High-risk infants who do not have apnea and are ready for discharge may continue monitoring at home. Parents should be taught how to place the belt and leads; how to interpret the significance of alarms by assessing the infant's skin color and breathing; and how to assist the infant if needed. They should also be instructed in how to keep an alarm diary and how to contact the health care provider if questions arise or if the infant experiences apneic episodes. Many monitors store information, allowing the health care provider to evaluate the type and frequency of episodes, compare them with those reported and recorded by the parent, and determine whether other treatment is needed or the monitor can be removed.

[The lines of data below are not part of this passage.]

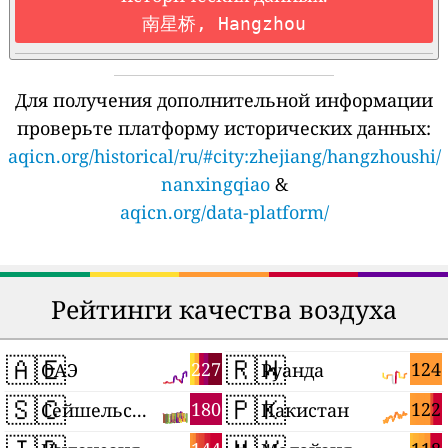
南星桥, Hangzhou
Для получения дополнительной информации
проверьте платформу исторических данных:
aqicn.org/historical/ru/#city:zhejiang/hangzhoushi/
nanxingqiao
&
aqicn.org/data-platform/
Рейтинги качества воздуха
🇦🇪
🇷🇼
227
124
ОАЭ
Руанда
🇸🇨
🇵🇰
180
122
Сейшельские Острова
Пакистан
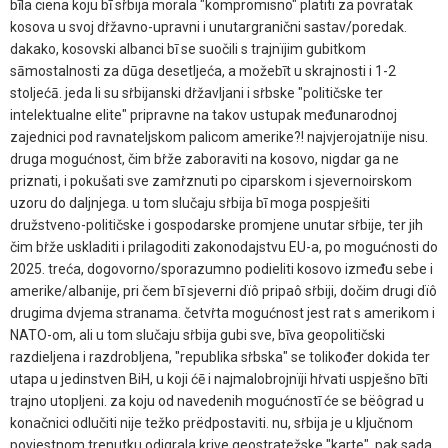
bīla ciena koju bī sṙbija morala "kompromisno" platiti za povratak
kosova u svoj dṙžavno-upravni i unutargranični sastav/poredak.
dakako, kosovski albanci bī se suočili s trajnïjim gubitkom
sāmostalnosti za dūga desetljeća, a možebīt u skrajnosti i 1-2
stoljećā. jeda li su sṙbijanski dṙžavljani i sṙbske "političske ter
intelektualne elite" pripravne na takov ustupak međunarodnoj
zajednici pod ravnateljskom palicom amerike?! najvjerojatnïje nisu.
druga mogućnost, čim bṙže zaboraviti na kosovo, nigdar ga ne
priznati, i pokušati sve zamṙznuti po ciparskom i sjevernoirskom
uzoru do daljnjega. u tom slučaju sṙbija bī moga pospješiti
družstveno-političske i gospodarske promjene unutar sṙbije, ter jih
čim bṙže uskladiti i prilagoditi zakonodajstvu EU-a, po mogućnosti do
2025. treća, dogovorno/sporazumno podieliti kosovo između sebe i
amerike/albanije, pri čem bī sjeverni dïô pripaô sṙbiji, dočim drugi dïô
drugima dvjema stranama. četvṙta mogućnost jest rat s amerikom i
NATO-om, ali u tom slučaju sṙbija gubi sve, bīva geopolitičski
razdieljena i razdrobljena, "republika sṙbska" se tolikođer dokida ter
utapa u jedinstven BiH, u koji ćē i najmalobrojnïji hṙvati uspješno bīti
trajno utopljeni. za koju od navedenih mogućnostī će se bëôgrad u
konačnici odlučiti nije težko prëdpostaviti. nu, sṙbija je u ključnom
poviestnom trenutku odigrala krive geostratežske "karte", pak sada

Treatment of apnea of prematurity
The infant's head should be positioned in the midline and the neck should be in a neutral or slightly extended position to avoid upper airway obstruction. All premature infants, especially those with apnea of prematurity, are at high risk for apnea, bradycardia, and O2 desaturation while in a car seat and should undergo a car seat test before discharge.
If apnea is noted either by observing the child or by a signal from the monitor, the child should be irritated, this may be sufficient; if breathing is not restored, artificial ventilation is performed by bag-valve-mask or mouth-to-mouth and nose. If children are at home, the doctor should be contacted if apnea occurs that disappears with irritation; if other types of intervention are required, the child should be readmitted and examined.

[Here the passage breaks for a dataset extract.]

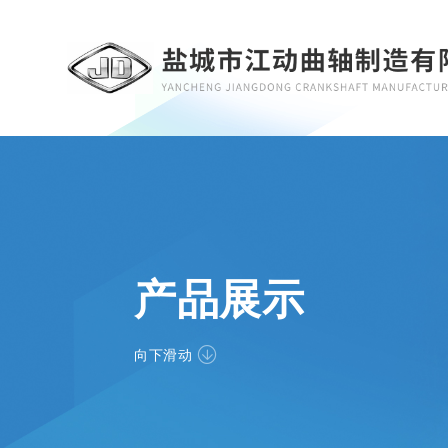
产品展示
向下滑动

Respiratory stimulants are indicated for frequent or severe episodes characterized by hypoxemia, cyanosis, and/or bradycardia. Caffeine is the safest and most commonly used agent. It can be given as the base (initial dose of 10 mg/kg, then maintenance dose of 2.5 mg/kg orally after 24 hours) or as the citrate salt of caffeine containing 50% caffeine (initial dose of 20 mg/kg, then maintenance dose of 5 mg/kg after 24 hours). Other options include intravenous methylxanthines [aminophylline (initial dose 6-7 mg/kg over 20 minutes, then maintenance dose 1-3 mg/kg at 8-12 hours (lower in younger, more premature infants) or theophylline (initial dose 4-5 mg/kg, then maintenance dose 1-2 mg/kg at 8-12 hours), titrated to maintain blood theophylline levels of 6-12 mcg/mL, and doxapram (0.5-2.0 mg/(kg × hr) continuous intravenous infusion). Treatment is continued until the infant reaches 34-35 weeks' gestation and has had at least 5-7 days of apnea requiring intervention. Monitoring continues until he has had at least 5-10 days of apnea requiring intervention.

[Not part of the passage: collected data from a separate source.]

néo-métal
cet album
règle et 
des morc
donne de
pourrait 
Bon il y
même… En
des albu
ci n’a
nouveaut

If apnea continues despite respiratory stimulants, the infant may be placed on ventilator support starting at 5-8 cm H2O. Unrelieved episodes of apnea require ventilation. The decision to discharge the infant varies among physicians; some physicians monitor the infant for 7 days after treatment to ensure that apnea or bradycardia does not recur, while others discharge infants on theophylline if the treatment is effective.
Prognosis of apnea of prematurity
Most premature infants stop having apneic episodes by the time they reach approximately 37 weeks of gestation; apnea may continue for weeks in infants born at extremely early gestation (23–27 weeks). Mortality from apnea of prematurity is low and is not affected by treatment.